# Good place to buy fish?



## PlantedNerd (Apr 6, 2013)

Hello, I thought this would be the place to ask if there were any good fish/pet stores that sell fish near York Region besides Big Al's and Petsmart. Was hoping to find a fish species that isn't terribly common. 

Thanks


----------



## xriddler (Feb 16, 2012)

petsmart is a no. for some reason i dont buy stock at pj's pets too. every time i go to the scarborough store i see ick in the tanks so its hard for me to grab fish even when there's a sale.

I like big als scarborough, its the corporate store and most of them seem more helpful. There are one or two guys that just dont care but most of the others care more for the fish than the sale. be careful too, some tanks do have ick, The chili rasboras tank there always has 10 or so fish that come down with ick. 

if looking for smaller fish i like aquainspiration has nice stock sometimes and the tank seems really clean. i think dragon king at steeles has nice stock and pretty clean too, they specialize in discus i think. i have gotten cardinal tetras from them and they seem quite healthy and i saw their new cardinal tetra stock recently still looks nice and healthy/ clean system. Also its not on sale but still pretty cheap 25 dollars for 20 cardinals, $50 for 50.


----------



## Kimchi24 (Mar 22, 2013)

the Big Al's in North York has nice workers until you reach the fish room. The workers at the fish room seemed ticked off every time I asked a question.


----------



## ppaskova (Apr 27, 2010)

Kimchi24 said:


> the Big Al's in North York has nice workers until you reach the fish room. The workers at the fish room seemed ticked off every time I asked a question.

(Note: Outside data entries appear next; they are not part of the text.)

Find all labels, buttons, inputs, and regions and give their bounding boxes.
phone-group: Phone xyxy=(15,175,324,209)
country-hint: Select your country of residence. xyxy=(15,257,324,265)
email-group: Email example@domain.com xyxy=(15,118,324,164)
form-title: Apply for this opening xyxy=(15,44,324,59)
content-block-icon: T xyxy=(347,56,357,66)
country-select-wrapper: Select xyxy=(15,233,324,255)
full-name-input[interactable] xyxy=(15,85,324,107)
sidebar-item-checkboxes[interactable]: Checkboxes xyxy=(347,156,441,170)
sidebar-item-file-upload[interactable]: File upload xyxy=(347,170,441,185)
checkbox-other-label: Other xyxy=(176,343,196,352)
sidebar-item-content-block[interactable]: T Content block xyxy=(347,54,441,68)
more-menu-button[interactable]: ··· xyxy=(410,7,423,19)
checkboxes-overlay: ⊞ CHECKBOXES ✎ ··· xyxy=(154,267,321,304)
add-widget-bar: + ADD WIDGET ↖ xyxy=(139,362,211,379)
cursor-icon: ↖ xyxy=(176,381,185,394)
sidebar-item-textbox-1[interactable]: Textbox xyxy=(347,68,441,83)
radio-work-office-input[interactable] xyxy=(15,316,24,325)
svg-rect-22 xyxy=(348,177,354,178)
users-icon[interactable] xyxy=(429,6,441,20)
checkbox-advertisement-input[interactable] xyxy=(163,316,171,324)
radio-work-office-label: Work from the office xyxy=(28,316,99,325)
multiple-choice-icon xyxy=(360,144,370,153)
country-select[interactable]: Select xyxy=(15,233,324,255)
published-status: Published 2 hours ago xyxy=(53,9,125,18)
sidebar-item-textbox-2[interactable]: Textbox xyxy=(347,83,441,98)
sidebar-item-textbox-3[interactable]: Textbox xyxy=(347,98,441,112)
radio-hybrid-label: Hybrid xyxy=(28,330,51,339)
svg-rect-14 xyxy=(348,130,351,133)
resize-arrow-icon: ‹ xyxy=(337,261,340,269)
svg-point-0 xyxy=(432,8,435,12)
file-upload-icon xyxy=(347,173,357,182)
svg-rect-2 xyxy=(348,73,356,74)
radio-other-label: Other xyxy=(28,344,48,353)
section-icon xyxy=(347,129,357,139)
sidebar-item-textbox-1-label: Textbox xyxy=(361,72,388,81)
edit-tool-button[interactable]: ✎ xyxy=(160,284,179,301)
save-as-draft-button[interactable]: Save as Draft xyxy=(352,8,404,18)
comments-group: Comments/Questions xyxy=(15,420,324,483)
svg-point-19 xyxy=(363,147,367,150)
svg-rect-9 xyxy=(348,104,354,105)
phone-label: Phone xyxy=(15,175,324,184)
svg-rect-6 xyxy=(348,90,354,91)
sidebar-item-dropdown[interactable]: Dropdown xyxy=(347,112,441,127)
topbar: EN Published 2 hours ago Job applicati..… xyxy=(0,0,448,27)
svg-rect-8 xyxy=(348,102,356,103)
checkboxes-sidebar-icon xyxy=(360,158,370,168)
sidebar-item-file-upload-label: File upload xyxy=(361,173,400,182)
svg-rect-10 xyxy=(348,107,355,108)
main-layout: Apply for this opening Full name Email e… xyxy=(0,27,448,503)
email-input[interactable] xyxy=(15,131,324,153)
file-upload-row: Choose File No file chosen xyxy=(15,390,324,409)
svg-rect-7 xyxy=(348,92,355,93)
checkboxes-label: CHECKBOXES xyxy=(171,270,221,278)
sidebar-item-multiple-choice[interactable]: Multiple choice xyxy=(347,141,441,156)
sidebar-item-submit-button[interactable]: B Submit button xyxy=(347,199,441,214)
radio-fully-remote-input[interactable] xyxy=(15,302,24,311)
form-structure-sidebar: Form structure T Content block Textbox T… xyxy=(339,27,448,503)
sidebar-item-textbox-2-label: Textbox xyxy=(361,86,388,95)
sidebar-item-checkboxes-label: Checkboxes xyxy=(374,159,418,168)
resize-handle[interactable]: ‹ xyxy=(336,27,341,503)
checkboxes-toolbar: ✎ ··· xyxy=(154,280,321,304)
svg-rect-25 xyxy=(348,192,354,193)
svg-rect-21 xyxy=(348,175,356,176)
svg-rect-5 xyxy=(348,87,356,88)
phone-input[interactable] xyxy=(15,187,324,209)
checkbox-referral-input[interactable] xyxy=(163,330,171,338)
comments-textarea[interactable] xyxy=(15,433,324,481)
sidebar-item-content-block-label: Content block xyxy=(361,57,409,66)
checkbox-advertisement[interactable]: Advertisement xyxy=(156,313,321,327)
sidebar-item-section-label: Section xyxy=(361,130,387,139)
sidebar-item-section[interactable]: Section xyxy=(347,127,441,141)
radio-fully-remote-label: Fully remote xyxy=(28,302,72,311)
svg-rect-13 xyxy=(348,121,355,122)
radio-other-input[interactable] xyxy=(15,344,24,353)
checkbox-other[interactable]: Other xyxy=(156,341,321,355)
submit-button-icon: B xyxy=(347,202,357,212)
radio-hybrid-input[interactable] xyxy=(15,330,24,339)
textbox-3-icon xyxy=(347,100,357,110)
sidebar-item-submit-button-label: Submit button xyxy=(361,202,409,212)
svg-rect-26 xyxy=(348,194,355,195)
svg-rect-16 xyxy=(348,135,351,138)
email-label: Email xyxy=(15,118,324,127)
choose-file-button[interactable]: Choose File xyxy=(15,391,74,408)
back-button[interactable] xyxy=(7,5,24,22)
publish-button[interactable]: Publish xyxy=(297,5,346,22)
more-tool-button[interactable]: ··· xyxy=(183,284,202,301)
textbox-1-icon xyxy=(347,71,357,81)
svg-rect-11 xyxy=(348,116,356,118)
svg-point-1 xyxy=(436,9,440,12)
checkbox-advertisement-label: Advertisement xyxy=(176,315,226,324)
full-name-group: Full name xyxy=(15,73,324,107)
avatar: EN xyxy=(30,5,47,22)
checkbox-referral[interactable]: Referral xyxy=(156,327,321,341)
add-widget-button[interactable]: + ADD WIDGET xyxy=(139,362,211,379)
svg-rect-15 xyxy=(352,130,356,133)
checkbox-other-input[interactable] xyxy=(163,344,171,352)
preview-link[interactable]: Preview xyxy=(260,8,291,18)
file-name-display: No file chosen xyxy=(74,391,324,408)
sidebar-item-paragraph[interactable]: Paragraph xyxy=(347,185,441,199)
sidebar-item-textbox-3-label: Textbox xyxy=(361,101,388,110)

Believe it or not BA in North York considered the best one for fish stock from all other BAs. Fish room manager there is the best one and has 25+ years experience. Here is my personal statistics. Fish bought from other small LFS stores or from forum people 10% survived / 90 % dead. Fish bought from BA North York 85% Survived / 15% Dead


----------



## Jackson (Jan 30, 2009)

BA NY

Has some great staff and the fish room senior staff are great guys. I've known some of them for over 15 years and can't say one bad thing about them. 

Next time don't bother with one of the kids look and wait for one of the adults.


----------



## iBetta (Jun 19, 2011)

Jackson said:


> BA NY
> 
> Next time don't bother with one of the kids look and wait for one of the adults.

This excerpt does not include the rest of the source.